Apontando a capacidade nacional de responder a todas as fases produtivas, António Braz Costa assinalou que os têxteis técnicos representam, atualmente, cerca de 30% da produção de têxteis e vestuário no nosso país – focados na área do desporto, do automóvel e da proteção, especialmente na área da defesa e da indústria – e enunciou os esforços que estão a ser feitos na transição para a bioeconomia, onde a dificuldade passa por «encontrar novas soluções que tenham as mesmas performances e as mesmas funcionalidades».

As matérias-primas usadas são um dos focos da estratégia portuguesa para se tornar mais sustentável, indicou o diretor-geral do CITEVE, referindo os diferentes projetos na área das fibras regeneradas de celulose, produzidas a partir de biomassa, assim como da reciclagem, um domínio onde é necessária uma evolução das tecnologias. «Temos test beds, temos muitos projetos de desenvolvimento para encontrar soluções» que permitam identificar e separar diferentes tipos de fibras, encaminhando-as para os processos de reciclagem mais adequados a cada uma, frisou.

Igualmente importante será o aprimoramento do eco-design, a começar na formação. «As escolas de moda não têm o conhecimento dos materiais. Por isso, a indústria e a comunidade científica têm uma responsabilidade maior em apoiá-las, introduzir conhecimento e capacidade de compreender as diferenças nas escolas de moda – um designer tem de perceber a diferença» entre fibras, explicou o diretor-geral do CITEVE.

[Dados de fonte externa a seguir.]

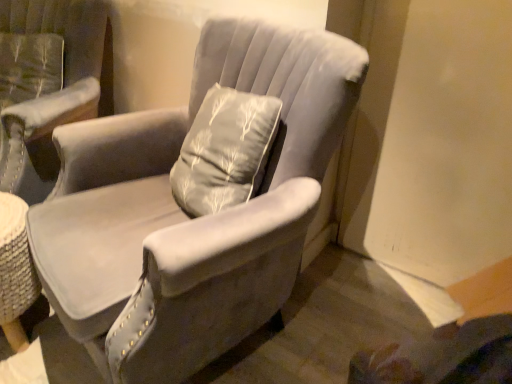 Question: From the image's perspective, is velvet gray armchair at center, positioned as the 1th chair in right-to-left order, positioned above or below velvet gray armchair at upper left, the 2th chair from the right?

Choices:
 (A) above
 (B) below

Answer: (B)

Question: Does point (124, 354) appear closer or farther from the camera than point (24, 104)?

Choices:
 (A) farther
 (B) closer

Answer: (B)

Question: Choose the correct answer: Is velvet gray armchair at center, positioned as the 1th chair in right-to-left order, inside velvet gray armchair at upper left, the 2th chair from the right, or outside it?

Choices:
 (A) outside
 (B) inside

Answer: (A)

Question: In the image, is velvet gray armchair at upper left, the 2th chair from the right, on the left side or the right side of velvet gray armchair at center, positioned as the 1th chair in right-to-left order?

Choices:
 (A) left
 (B) right

Answer: (A)

Question: Does point (59, 11) appear closer or farther from the camera than point (72, 278)?

Choices:
 (A) farther
 (B) closer

Answer: (A)

Question: Considering the positions of velvet gray armchair at upper left, the 2th chair from the right, and velvet gray armchair at center, arranged as the 2th chair when viewed from the left, in the image, is velvet gray armchair at upper left, the 2th chair from the right, wider or thinner than velvet gray armchair at center, arranged as the 2th chair when viewed from the left,?

Choices:
 (A) thin
 (B) wide

Answer: (A)

Question: Based on their sizes in the image, would you say velvet gray armchair at upper left, the 2th chair from the right, is bigger or smaller than velvet gray armchair at center, arranged as the 2th chair when viewed from the left?

Choices:
 (A) small
 (B) big

Answer: (A)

A digitalização das empresas terá ainda um papel importante, nomeadamente naquilo que será a necessidade de calcular a pegada ambiental de um produto e que estará explícito no passaporte digital do produto, assim como a capacidade de cooperação. «Estou muito orgulhoso com uma mudança que aconteceu nos últimos anos. Normalmente as empresas tinham o departamento de desenvolvimento fechado a sete chaves. Neste momento, estão a cooperar umas com as outras e têm uma relação forte com o sector científico e tecnológico em Portugal. E é por isso que sou um otimista e tenho a certeza que este não é o fim da indústria têxtil e vestuário em Portugal», concluiu António Braz Costa.